Mazda is aiming to lift the efficiency of its petrol engines by 50% by 2020, according to European research and development chief Kenichiro Saruwatari.
The current efficiency of its petrol engines is a competitive 40%, but it hopes to reach 60% in the next five years.
It hopes to do this by developing its homogeneous charge compression ignition technology (HCCI), in which the mixture is ignited by compression rather than a spark, like a diesel.
That will involve raising the compression ratio from about 14.0:1 today to 18.0:1 and achieving very precise control of the combustion process to avoid knock. The aim is to combine the cleaner emissions of a petrol engine with the efficiency of a diesel.
As part of its Skyactiv efficiency programme, Mazda is also investigating scope for reducing heat lost through the exhaust system, which typically loses about 30% of the fuel’s energy. “We’re looking at several solutions but can’t say which yet,” said Saruwatari.
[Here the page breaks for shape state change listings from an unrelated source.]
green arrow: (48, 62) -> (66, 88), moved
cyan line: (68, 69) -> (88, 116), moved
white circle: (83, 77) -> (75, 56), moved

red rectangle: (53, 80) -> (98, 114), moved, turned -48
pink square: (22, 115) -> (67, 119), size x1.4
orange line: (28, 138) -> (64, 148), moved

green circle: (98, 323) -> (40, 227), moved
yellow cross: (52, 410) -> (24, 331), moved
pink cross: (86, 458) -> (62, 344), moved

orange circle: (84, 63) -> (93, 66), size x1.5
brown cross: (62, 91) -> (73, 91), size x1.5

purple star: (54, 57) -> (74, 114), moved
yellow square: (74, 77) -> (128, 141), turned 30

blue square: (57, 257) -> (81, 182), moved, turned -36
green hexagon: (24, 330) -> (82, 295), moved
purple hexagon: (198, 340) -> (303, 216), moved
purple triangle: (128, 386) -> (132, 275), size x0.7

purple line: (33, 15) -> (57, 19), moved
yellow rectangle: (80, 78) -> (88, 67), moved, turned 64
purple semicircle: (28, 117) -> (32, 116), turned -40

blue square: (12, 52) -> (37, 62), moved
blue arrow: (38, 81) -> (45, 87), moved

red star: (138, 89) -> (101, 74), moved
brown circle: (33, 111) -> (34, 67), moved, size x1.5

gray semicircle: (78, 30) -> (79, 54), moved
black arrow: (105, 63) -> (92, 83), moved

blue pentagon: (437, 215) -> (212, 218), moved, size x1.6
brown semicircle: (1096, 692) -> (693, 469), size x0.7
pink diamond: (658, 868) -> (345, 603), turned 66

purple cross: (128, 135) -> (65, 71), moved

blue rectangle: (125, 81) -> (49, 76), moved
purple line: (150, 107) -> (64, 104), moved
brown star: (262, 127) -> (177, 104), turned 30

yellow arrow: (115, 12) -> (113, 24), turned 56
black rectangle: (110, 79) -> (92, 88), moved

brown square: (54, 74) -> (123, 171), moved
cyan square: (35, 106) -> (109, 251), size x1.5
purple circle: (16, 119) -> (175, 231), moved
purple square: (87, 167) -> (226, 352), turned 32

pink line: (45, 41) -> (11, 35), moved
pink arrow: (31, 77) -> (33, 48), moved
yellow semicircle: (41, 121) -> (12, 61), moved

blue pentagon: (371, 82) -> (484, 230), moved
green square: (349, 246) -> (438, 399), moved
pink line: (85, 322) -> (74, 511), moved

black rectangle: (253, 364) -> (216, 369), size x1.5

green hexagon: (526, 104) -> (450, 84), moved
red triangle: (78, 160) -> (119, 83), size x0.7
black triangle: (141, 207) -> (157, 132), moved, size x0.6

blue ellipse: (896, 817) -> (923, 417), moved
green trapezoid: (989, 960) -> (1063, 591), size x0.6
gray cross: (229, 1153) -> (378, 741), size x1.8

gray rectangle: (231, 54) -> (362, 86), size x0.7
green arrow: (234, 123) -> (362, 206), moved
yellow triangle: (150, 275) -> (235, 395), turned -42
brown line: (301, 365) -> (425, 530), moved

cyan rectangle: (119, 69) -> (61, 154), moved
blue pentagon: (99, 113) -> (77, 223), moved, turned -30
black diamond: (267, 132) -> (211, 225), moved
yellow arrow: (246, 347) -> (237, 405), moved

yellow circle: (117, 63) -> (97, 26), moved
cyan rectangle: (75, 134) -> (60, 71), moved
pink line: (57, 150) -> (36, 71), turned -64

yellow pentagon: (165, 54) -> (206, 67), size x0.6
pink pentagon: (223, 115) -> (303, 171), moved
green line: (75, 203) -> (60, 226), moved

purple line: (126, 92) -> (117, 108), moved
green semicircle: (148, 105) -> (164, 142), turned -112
The company has been pursuing its current efficiency path since the development of the 2002 Mazda 6, which was “generation one of the roadmap”, Saruwatari said.He said the next CX-5 crossover will be the first of the seventh generation. “The main direction of Skyactiv has not changed,” he added, “although we sometimes find new technologies and materials that produce a step change.”
Mazda recently announced a partnership with Toyota that could result in a plug-in hybrid model, but it has said its petrol cars could ultimately match EVs for well-to-wheel efficiency. This could mean average well-to-wheel CO2 emissions of about 80g/km for an unspecified ‘average’ model equipped with a Skyactiv Generation 2 engine.
The third generation of Skyactiv engines could take this even further. Mazda has previously spoken of average well-to-wheel emissions as low as 50g/km, although it has not set a date for this.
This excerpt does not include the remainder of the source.